Records from a dataset:
*** Block opens ***

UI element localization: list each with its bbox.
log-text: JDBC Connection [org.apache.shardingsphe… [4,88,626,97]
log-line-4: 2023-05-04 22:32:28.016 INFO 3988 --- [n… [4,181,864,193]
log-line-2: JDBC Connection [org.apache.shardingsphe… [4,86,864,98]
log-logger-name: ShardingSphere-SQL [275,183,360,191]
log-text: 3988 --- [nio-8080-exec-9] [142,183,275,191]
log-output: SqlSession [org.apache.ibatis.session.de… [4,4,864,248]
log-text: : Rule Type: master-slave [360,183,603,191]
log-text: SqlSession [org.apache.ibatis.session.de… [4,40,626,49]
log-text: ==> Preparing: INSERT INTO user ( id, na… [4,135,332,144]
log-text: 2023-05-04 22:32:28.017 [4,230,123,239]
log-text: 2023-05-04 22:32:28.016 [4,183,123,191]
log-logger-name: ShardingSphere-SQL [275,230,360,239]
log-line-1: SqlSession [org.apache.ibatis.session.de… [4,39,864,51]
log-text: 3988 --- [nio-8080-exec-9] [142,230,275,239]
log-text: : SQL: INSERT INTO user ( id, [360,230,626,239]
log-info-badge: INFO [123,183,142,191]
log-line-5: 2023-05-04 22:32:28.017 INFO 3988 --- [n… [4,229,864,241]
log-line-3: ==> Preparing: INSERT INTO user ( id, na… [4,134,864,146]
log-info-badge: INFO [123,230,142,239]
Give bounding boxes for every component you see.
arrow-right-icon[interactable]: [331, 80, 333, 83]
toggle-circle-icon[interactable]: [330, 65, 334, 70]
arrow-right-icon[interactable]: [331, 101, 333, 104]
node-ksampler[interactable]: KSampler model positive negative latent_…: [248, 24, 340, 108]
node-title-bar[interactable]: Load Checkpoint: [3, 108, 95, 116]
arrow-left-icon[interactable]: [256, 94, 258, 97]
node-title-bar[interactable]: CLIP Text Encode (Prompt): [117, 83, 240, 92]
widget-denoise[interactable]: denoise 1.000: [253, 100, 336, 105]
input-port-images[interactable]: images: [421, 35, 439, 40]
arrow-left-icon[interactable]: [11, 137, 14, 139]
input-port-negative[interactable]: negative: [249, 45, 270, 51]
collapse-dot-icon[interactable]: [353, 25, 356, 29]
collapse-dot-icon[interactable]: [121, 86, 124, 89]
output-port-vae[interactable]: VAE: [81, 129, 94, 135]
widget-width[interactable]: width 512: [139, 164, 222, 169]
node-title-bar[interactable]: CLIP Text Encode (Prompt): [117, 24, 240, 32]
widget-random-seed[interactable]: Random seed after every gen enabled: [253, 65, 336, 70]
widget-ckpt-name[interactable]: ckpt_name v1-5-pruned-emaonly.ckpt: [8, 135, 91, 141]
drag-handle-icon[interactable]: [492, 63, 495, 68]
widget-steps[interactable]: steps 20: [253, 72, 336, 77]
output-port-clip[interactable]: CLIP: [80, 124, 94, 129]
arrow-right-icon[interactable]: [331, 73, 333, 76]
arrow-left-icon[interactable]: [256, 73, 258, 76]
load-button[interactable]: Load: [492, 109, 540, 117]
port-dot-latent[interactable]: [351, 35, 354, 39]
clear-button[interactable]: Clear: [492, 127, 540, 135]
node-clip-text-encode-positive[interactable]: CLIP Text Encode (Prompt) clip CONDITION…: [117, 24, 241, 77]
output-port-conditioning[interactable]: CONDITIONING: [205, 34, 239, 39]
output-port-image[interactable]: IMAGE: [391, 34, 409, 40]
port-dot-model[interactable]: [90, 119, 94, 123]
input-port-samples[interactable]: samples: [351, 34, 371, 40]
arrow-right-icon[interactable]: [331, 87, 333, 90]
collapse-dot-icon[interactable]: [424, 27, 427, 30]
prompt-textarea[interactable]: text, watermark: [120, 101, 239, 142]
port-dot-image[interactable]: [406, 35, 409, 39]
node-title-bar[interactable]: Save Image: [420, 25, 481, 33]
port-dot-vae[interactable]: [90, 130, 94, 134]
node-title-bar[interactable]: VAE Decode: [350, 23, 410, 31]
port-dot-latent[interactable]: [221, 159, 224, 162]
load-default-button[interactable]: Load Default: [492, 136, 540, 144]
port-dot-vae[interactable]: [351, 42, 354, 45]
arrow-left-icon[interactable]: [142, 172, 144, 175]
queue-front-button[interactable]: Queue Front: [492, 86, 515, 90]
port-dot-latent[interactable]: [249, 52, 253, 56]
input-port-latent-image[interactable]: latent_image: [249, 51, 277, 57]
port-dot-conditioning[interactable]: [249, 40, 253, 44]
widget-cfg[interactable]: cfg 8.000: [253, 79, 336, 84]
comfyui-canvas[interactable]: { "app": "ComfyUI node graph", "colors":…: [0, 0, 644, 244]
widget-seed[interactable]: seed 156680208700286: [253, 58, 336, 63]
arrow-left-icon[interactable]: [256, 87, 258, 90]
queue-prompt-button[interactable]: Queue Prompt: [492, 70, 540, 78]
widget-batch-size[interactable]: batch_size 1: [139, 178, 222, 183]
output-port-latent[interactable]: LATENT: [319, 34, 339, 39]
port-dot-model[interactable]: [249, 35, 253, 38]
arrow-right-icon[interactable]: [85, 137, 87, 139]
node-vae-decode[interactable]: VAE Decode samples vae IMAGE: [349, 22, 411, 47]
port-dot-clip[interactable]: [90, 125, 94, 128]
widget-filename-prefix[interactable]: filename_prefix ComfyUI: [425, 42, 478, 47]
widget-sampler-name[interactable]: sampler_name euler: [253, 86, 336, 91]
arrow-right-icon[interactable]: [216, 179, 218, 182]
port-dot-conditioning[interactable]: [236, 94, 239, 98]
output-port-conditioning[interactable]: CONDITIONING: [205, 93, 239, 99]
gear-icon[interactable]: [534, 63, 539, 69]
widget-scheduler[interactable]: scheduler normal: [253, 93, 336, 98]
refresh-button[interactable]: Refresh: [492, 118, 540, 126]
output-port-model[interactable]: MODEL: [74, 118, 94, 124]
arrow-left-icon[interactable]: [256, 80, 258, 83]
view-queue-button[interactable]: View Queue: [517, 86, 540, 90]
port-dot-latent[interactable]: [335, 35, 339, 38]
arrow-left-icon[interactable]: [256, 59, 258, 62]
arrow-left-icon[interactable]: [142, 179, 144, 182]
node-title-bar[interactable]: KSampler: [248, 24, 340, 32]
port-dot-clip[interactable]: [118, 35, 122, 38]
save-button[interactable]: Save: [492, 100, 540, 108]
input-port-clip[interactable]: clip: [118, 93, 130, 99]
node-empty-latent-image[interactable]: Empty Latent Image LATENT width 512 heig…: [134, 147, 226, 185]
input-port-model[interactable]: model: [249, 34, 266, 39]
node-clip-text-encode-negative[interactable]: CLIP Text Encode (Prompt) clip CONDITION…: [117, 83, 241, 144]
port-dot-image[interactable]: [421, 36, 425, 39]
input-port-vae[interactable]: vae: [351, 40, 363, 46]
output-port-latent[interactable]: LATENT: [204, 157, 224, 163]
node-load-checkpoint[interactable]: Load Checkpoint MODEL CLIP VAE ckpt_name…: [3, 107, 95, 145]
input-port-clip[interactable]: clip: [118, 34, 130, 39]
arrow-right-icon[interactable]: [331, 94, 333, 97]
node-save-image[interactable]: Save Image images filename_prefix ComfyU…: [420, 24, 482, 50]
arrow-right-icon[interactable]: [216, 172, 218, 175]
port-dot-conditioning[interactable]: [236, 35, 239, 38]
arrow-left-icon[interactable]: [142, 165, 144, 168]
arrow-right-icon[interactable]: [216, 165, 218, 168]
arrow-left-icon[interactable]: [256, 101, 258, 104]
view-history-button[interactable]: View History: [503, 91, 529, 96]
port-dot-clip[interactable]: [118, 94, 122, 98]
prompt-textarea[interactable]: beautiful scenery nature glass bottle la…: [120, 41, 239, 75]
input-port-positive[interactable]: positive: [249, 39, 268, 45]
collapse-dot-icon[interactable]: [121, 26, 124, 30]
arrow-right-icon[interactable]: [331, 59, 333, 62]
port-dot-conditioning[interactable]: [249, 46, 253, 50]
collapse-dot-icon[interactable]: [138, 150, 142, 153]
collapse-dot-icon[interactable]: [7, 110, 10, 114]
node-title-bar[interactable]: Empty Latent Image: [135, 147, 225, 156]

*** Block closes ***

▶ What the task requires: Search the data above for the word "INTO". Copy each line it is in.

▶ Answer to the exercise:
log-text: ==> Preparing: INSERT INTO user ( id, na… [4,135,332,144]
log-text: : SQL: INSERT INTO user ( id, [360,230,626,239]
log-line-3: ==> Preparing: INSERT INTO user ( id, na… [4,134,864,146]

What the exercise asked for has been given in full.